Bup: Git based backups - https://github.com/apenwarr/bup

pygy_ · on Nov 22, 2010

In the same vein: Gibak.

http://eigenclass.org/hiki/gibak-backup-system-introduction

http://eigenclass.org/hiki/gibak-0.3.0

https://github.com/pangloss/gibak for an improved fork (last commit in 2008, but still...)

pauldowman · on Nov 22, 2010

Bup looks awesome. All the benefits of rsync plus the ability to do incremental backups.

"Even when a backup is incremental, you don't have to worry about restoring the full backup, then each of the incrementals in turn; an incremental backup acts as if it's a full backup, it just takes less disk space"

.... nice!

silentbicycle · on Nov 22, 2010

Well, sure, git provides an append/log-based distributed hash store.
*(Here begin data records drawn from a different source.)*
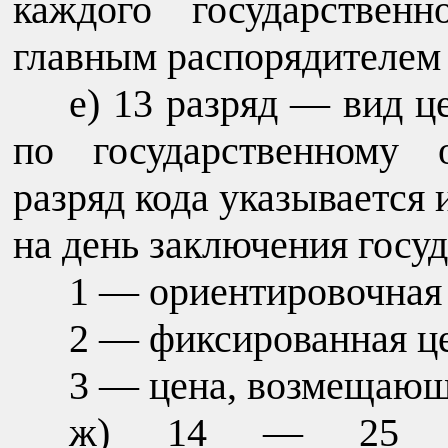
каждого государственн
главным распорядителем
е) 13 разряд — вид ц
по государственному 
разряд кода указывается
на день заключения госуд
1 — ориентировочная 
2 — фиксированная ц
3 — цена, возмещающ
ж) 14 — 25 ра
It's probably not what you're looking for, though: It doesn't have a library for efficient in-process access, so you need to spawn a git shell command per operation, with somewhat opinionated semantics. It's also GPL'd.

It's good for prototyping, though. (And I hear it's good at managing changes for source code!)

WALoeIII · on Nov 22, 2010

"It doesn't have a library for efficient in-process access"

https://github.com/mojombo/grit

timf · on Nov 22, 2010

There is a Python port, too:

http://packages.python.org/GitPython/0.3.1/

( http://gitorious.org/git-python )

pauldowman · on Nov 22, 2010

Yep, GitModel uses Grit.

silentbicycle · on Nov 22, 2010

Ah, via Ruby. RUBY?!??! Ah. Delightful.

YECCH

So, uh, can't we just make an efficient, well-designed, C library for accessing those data structures, write BSD-licensed wrappers as consenting adults, and get on with our lives? I'm speechless.

Is writing an append-only log data-structure system really that hard? Ok, then.

holman · on Nov 22, 2010

We use Grit extensively all over GitHub. It works quite well. I've yet to have a seizure from it.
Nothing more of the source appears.